PROMPT: Copy exactly, and only, the lines from the line containing "ganzheitlicher Heilkunst lebt, wird" through the last line of the records below, both included.

------------------------------------------------------------------------

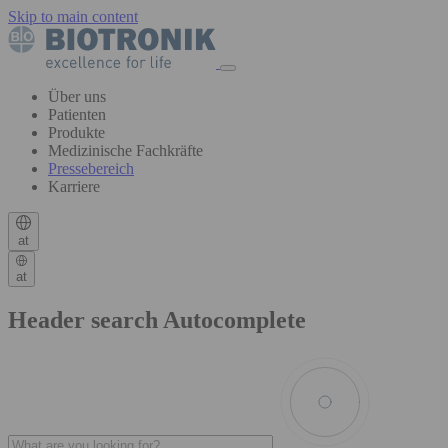
Skip to main content
Über uns
Patienten
Produkte
Medizinische Fachkräfte
Pressebereich
Karriere
at
at
Header search Autocomplete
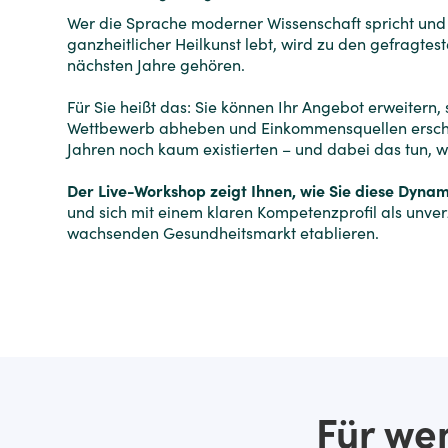
Wer die Sprache moderner Wissenschaft spricht und g
ganzheitlicher Heilkunst lebt, wird zu den gefragtes
nächsten Jahre gehören.
Für Sie heißt das: Sie können Ihr Angebot erweitern, 
Wettbewerb abheben und Einkommensquellen erschl
Jahren noch kaum existierten – und dabei das tun, was
Der Live-Workshop zeigt Ihnen, wie Sie diese Dynam
und sich mit einem klaren Kompetenzprofil als unver
wachsenden Gesundheitsmarkt etablieren.
Für wen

------------------------------------------------------------------------

THE ANSWER:
ganzheitlicher Heilkunst lebt, wird zu den gefragtes
nächsten Jahre gehören.
Für Sie heißt das: Sie können Ihr Angebot erweitern, 
Wettbewerb abheben und Einkommensquellen erschl
Jahren noch kaum existierten – und dabei das tun, was
Der Live-Workshop zeigt Ihnen, wie Sie diese Dynam
und sich mit einem klaren Kompetenzprofil als unver
wachsenden Gesundheitsmarkt etablieren.
Für wen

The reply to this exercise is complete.